Diagram above from Gene Drives on the Horizon: Advancing Science, Navigating Uncertainty, and Aligning Research with Public Values, National Academies of Sciences, Engineering, and Medicine (2016), page 132

Public engagement has become a key theme in the scientific community. At the AAAS meetings in February of this year, multiple panels focused on the ways that scientists could, and should engage with public audiences. There were tips about communication, lectures about how to engage with audiences that don’t trust scientists, and reminders that scientists have to speak up because “facts don’t speak for themselves.” The planned March for Science, which emerged from something like the scientific grassroots, has now been endorsed by scientific societies and the AAAS, itself. Engagement is in the air.
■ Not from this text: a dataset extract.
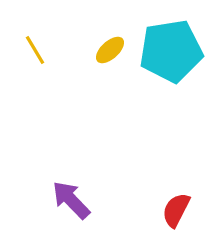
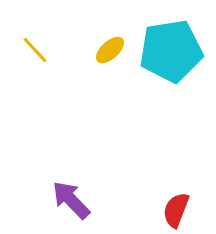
yellow line: rotated 12 degrees counterclockwise
red semicircle: rotated 6 degrees counterclockwise
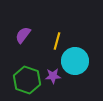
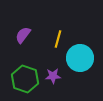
yellow line: moved 1 px right, 2 px up
cyan circle: moved 5 px right, 3 px up
green hexagon: moved 2 px left, 1 px up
I applaud all this, or most of it, but I have some concerns. First, some of the excitement around engagement still draws from the deficit model of the public understanding of science. Second, few scientists are talking about the key design elements for engagement efforts. And third, while the outcome of the 2016 presidential election may inspire new attention to the failure of scientific elites to engage broad swaths of the United States, such a focus could also skew our vision for choosing who to engage about what.

The “deficit model” suggests that the best explanation for a lack of support or enthusiasm for science, the scientific community, and “science-based” decisions is a lack of knowledge by non-scientists. If the public – out there – could only understand our science, then they would agree with us! Engagement, under this narrative, becomes then a simple opportunity to teach others what we know so that they will support us (public funding for research) and agree with us (on policies that we see as aligned with scientific knowledge). To engage is to teach and to convince.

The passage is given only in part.